Egypt’s Round of 16 exit from this World Cup offered a strange coda to that same enforcement gap. Head coach Hossam Hassan used the official FIFA “X” gesture during Egypt’s loss to Argentina – not to report racist abuse, but while furiously protesting a disallowed goal and a string of contested officiating calls. Rather than triggering the anti-racism protocol, the referee booked him. The Egyptian Football Association has since filed a formal complaint with FIFA. Whatever the merits of Egypt’s grievance about the officiating, the episode shows that even the gesture built to protect players from racism can misfire in the chaos of a match – further evidence that the mechanics of enforcement, seventeen years on, are still not reliably working the way they were designed to.

Not New, And Not Isolated

None of this is a recent invention. As far back as 2002, a European Commission-backed study of football fan websites across Italy, Spain, Germany, Austria, the UK and Switzerland found that one in ten contained explicit racist, xenophobic or anti-Semitic content – evidence that organized racism inside football’s fan culture predates modern social media entirely. Reports from the 2018-19 European season documented a 32 percent year-on-year rise in discrimination cases, and incidents involving England’s Raheem Sterling and the England-Bulgaria qualifier drew international attention at the time.

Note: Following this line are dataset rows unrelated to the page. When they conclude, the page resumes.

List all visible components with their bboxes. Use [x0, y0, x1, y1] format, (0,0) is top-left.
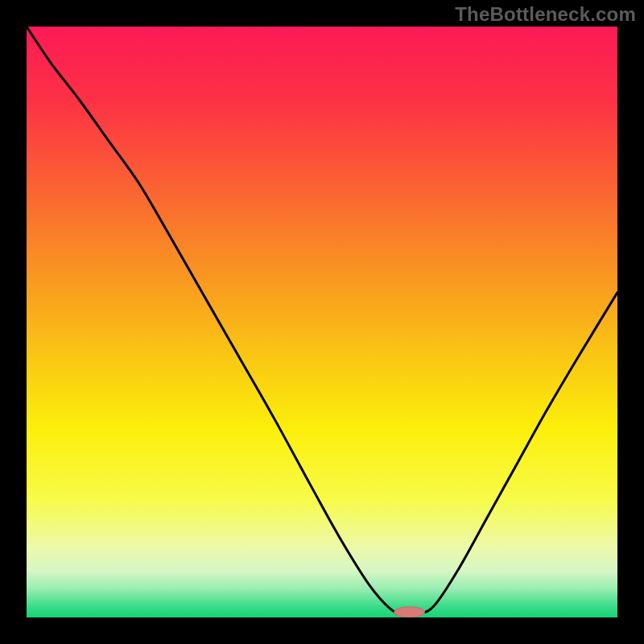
chart-svg: [27, 27, 617, 617]
plot-area: [27, 27, 617, 617]
optimum-marker: [394, 607, 425, 617]
watermark-text: TheBottleneck.com: [455, 3, 636, 26]
chart-frame: TheBottleneck.com: [0, 0, 644, 644]
gradient-background: [27, 27, 617, 617]
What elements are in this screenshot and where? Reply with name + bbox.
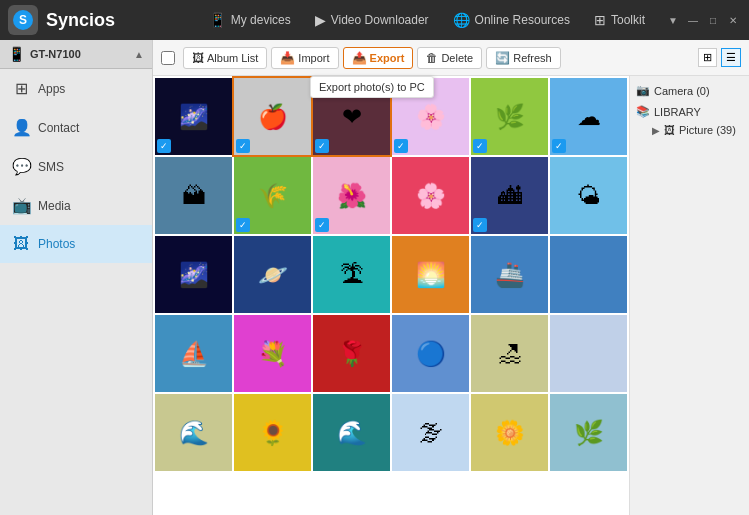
content-area: 🖼 Album List 📥 Import 📤 Export 🗑 Delete … — [153, 40, 749, 515]
import-icon: 📥 — [280, 51, 295, 65]
play-icon: ▶ — [315, 12, 326, 28]
nav-tabs: 📱 My devices ▶ Video Downloader 🌐 Online… — [197, 0, 657, 40]
export-icon: 📤 — [352, 51, 367, 65]
globe-icon: 🌐 — [453, 12, 470, 28]
photo-checkbox: ✓ — [236, 139, 250, 153]
app-title: Syncios — [46, 10, 115, 31]
main-layout: 📱 GT-N7100 ▲ ⊞ Apps 👤 Contact 💬 SMS 📺 Me… — [0, 40, 749, 515]
device-arrow: ▲ — [134, 49, 144, 60]
photo-cell[interactable]: 🌫 — [392, 394, 469, 471]
photo-checkbox: ✓ — [473, 139, 487, 153]
photo-cell[interactable]: 🌌✓ — [155, 78, 232, 155]
photo-cell[interactable]: ☁✓ — [550, 78, 627, 155]
library-item[interactable]: 📚 LIBRARY — [634, 101, 745, 122]
photo-checkbox: ✓ — [394, 139, 408, 153]
photo-cell[interactable]: 🏙✓ — [471, 157, 548, 234]
photo-checkbox: ✓ — [315, 218, 329, 232]
photo-cell[interactable]: 🌌 — [155, 236, 232, 313]
photo-cell[interactable] — [550, 315, 627, 392]
photo-checkbox: ✓ — [552, 139, 566, 153]
photo-cell[interactable]: 🏝 — [313, 236, 390, 313]
maximize-button[interactable]: □ — [705, 12, 721, 28]
media-icon: 📺 — [12, 196, 30, 215]
refresh-icon: 🔄 — [495, 51, 510, 65]
sidebar-item-sms[interactable]: 💬 SMS — [0, 147, 152, 186]
close-button[interactable]: ✕ — [725, 12, 741, 28]
photo-cell[interactable]: 🌊 — [155, 394, 232, 471]
tab-my-devices[interactable]: 📱 My devices — [197, 0, 303, 40]
view-grid-button[interactable]: ⊞ — [698, 48, 717, 67]
delete-button[interactable]: 🗑 Delete — [417, 47, 482, 69]
minimize-button[interactable]: — — [685, 12, 701, 28]
tab-video-downloader[interactable]: ▶ Video Downloader — [303, 0, 441, 40]
photo-checkbox: ✓ — [236, 218, 250, 232]
photo-cell[interactable]: 🌿✓ — [471, 78, 548, 155]
photo-grid-wrapper: 🌌✓🍎✓❤✓🌸✓🌿✓☁✓🏔🌾✓🌺✓🌸🏙✓🌤🌌🪐🏝🌅🚢⛵💐🌹🔵🏖🌊🌻🌊🌫🌼🌿 📷 … — [153, 76, 749, 515]
sidebar-item-apps[interactable]: ⊞ Apps — [0, 69, 152, 108]
tab-online-resources[interactable]: 🌐 Online Resources — [441, 0, 582, 40]
photo-checkbox: ✓ — [473, 218, 487, 232]
photos-icon: 🖼 — [12, 235, 30, 253]
device-icon: 📱 — [8, 46, 25, 62]
more-button[interactable]: ▼ — [665, 12, 681, 28]
photo-cell[interactable]: 🚢 — [471, 236, 548, 313]
photo-cell[interactable]: 🔵 — [392, 315, 469, 392]
photo-cell[interactable]: ⛵ — [155, 315, 232, 392]
picture-icon: 🖼 — [664, 124, 675, 136]
album-icon: 🖼 — [192, 51, 204, 65]
photo-cell[interactable]: 🌼 — [471, 394, 548, 471]
import-button[interactable]: 📥 Import — [271, 47, 338, 69]
photo-cell[interactable]: 🌹 — [313, 315, 390, 392]
title-bar: S Syncios 📱 My devices ▶ Video Downloade… — [0, 0, 749, 40]
delete-icon: 🗑 — [426, 51, 438, 65]
library-icon: 📚 — [636, 105, 650, 118]
tab-toolkit[interactable]: ⊞ Toolkit — [582, 0, 657, 40]
refresh-button[interactable]: 🔄 Refresh — [486, 47, 561, 69]
device-header: 📱 GT-N7100 ▲ — [0, 40, 152, 69]
photo-cell[interactable]: 🌾✓ — [234, 157, 311, 234]
photo-cell[interactable]: 💐 — [234, 315, 311, 392]
photo-checkbox: ✓ — [315, 139, 329, 153]
library-sub: ▶ 🖼 Picture (39) — [634, 122, 745, 138]
grid-icon: ⊞ — [594, 12, 606, 28]
photo-cell[interactable]: 🌊 — [313, 394, 390, 471]
contact-icon: 👤 — [12, 118, 30, 137]
photo-cell[interactable]: 🌤 — [550, 157, 627, 234]
photo-cell[interactable]: 🌿 — [550, 394, 627, 471]
select-all-checkbox[interactable] — [161, 51, 175, 65]
sms-icon: 💬 — [12, 157, 30, 176]
toolbar: 🖼 Album List 📥 Import 📤 Export 🗑 Delete … — [153, 40, 749, 76]
photo-cell[interactable]: 🌸 — [392, 157, 469, 234]
export-tooltip: Export photo(s) to PC — [310, 76, 434, 98]
photo-grid: 🌌✓🍎✓❤✓🌸✓🌿✓☁✓🏔🌾✓🌺✓🌸🏙✓🌤🌌🪐🏝🌅🚢⛵💐🌹🔵🏖🌊🌻🌊🌫🌼🌿 — [153, 76, 629, 515]
photo-cell[interactable] — [550, 236, 627, 313]
photo-cell[interactable]: 🌺✓ — [313, 157, 390, 234]
album-list-button[interactable]: 🖼 Album List — [183, 47, 267, 69]
app-logo: S — [8, 5, 38, 35]
photo-cell[interactable]: 🌻 — [234, 394, 311, 471]
right-panel: 📷 Camera (0) 📚 LIBRARY ▶ 🖼 Picture (39) — [629, 76, 749, 515]
camera-icon: 📷 — [636, 84, 650, 97]
sidebar-item-media[interactable]: 📺 Media — [0, 186, 152, 225]
sidebar-item-photos[interactable]: 🖼 Photos — [0, 225, 152, 263]
view-list-button[interactable]: ☰ — [721, 48, 741, 67]
sidebar: 📱 GT-N7100 ▲ ⊞ Apps 👤 Contact 💬 SMS 📺 Me… — [0, 40, 153, 515]
export-button[interactable]: 📤 Export — [343, 47, 414, 69]
photo-cell[interactable]: 🍎✓ — [234, 78, 311, 155]
device-name: GT-N7100 — [30, 48, 81, 60]
apps-icon: ⊞ — [12, 79, 30, 98]
photo-cell[interactable]: 🏔 — [155, 157, 232, 234]
mobile-icon: 📱 — [209, 12, 226, 28]
photo-cell[interactable]: 🌅 — [392, 236, 469, 313]
photo-checkbox: ✓ — [157, 139, 171, 153]
camera-item[interactable]: 📷 Camera (0) — [634, 80, 745, 101]
photo-cell[interactable]: 🪐 — [234, 236, 311, 313]
sidebar-item-contact[interactable]: 👤 Contact — [0, 108, 152, 147]
picture-item[interactable]: ▶ 🖼 Picture (39) — [650, 122, 745, 138]
expand-arrow: ▶ — [652, 125, 660, 136]
svg-text:S: S — [19, 13, 27, 27]
photo-cell[interactable]: 🏖 — [471, 315, 548, 392]
window-controls: ▼ — □ ✕ — [665, 12, 741, 28]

Rights bodies have also documented that these tensions extend beyond the pitch, particularly in South America. In its most recent review of Argentina in 2023, the UN Committee on the Elimination of Racial Discrimination raised concern over police violence disproportionately affecting Afro-descendant and Indigenous communities, citing the 2021 police killing of 17-year-old Lucas González. In March 2026, Argentina was one of only three nations – alongside the United States and Israel – to vote against a 123-nation UN resolution declaring the transatlantic slave trade “the gravest crime against humanity.”

None of that proves any single incident at this World Cup was motivated by those broader patterns. But two decades of documentation, a rulebook invoked once in seventeen years, and a fresh incident every few months make one thing hard to avoid: the players filling this tournament’s highlight reels are the same ones filing the complaints, and football’s institutions have had every tool they needed to stop it long before this World Cup began.